The project

Our knowledge of ecology of migrants in their wintering grounds is extremely poor and severely hampers our ability to explain these declines and conserve this group of species. We lack even basic information about when birds arrive, the habitats they use and how they move around Africa.

The aim is to understand how Palearctic-African migrants use and move around the different vegetation zones found in West Africa, ranging from the semi-desert Sahelian region in Burkina Faso to the lush tropical rainforest in southern Ghana, and whether habitat change may impact them on their wintering grounds.

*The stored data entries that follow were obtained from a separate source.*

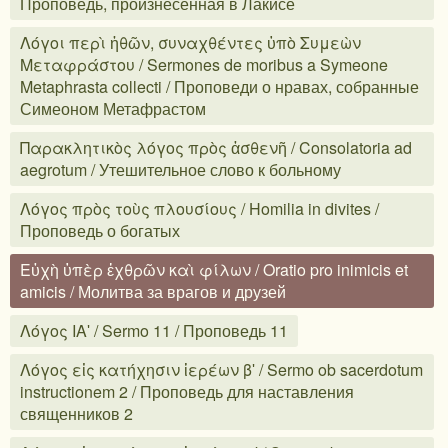
Проповедь, произнесённая в Лакисе
Λόγοι περὶ ἠθῶν, συναχθέντες ὑπὸ Συμεὼν
Μεταφράστου / Sermones de moribus a Symeone
Metaphrasta collecti / Проповеди о нравах, собранные
Симеоном Метафрастом
Παρακλητικὸς λόγος πρὸς ἀσθενῆ / Consolatoria ad
aegrotum / Утешительное слово к больному
Λόγος πρὸς τοὺς πλουσίους / Homilia in divites /
Проповедь о богатых
Εὐχὴ ὑπὲρ ἐχθρῶν καὶ φίλων / Oratio pro inimicis et
amicis / Молитва за врагов и друзей
Λόγος ΙΑʹ / Sermo 11 / Проповедь 11
Λόγος εἰς κατήχησιν ἱερέων βʹ / Sermo ob sacerdotum
instructionem 2 / Проповедь для наставления
священников 2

During the temperate winter of 2009/2010, using point count methodology and mist-netting, we recorded migrants along a degradation gradient at five different stations on a north-south transect. In 2010/2011 we plan to re-visit these sites as well as roving further afield to get a broader picture of migrant habitat use.

Thursday 22nd March: Preparing to leave

Returned to Accra last night, and with my flight back to the UK this evening today has been the usual last-minute panic of making sure all lose ends are tied up – although this time I’m leaving Japheth and Roger to continue tracking until the 31st, as we think the tags will last until then. The main worry has been getting the paperwork sorted for the export from Ghana and then import to the UK of our biological samples (a few feathers etc). Japheth patiently spent hours at the Wildlife Division offices waiting for a simple signature on the export permit. Even 2 hrs before the airport check in, back at the hotel Roger and I were labelling the samples appropriately for transit, according to the terms of the import licence! Eventually job done, and I can now relax when I get to the airport!!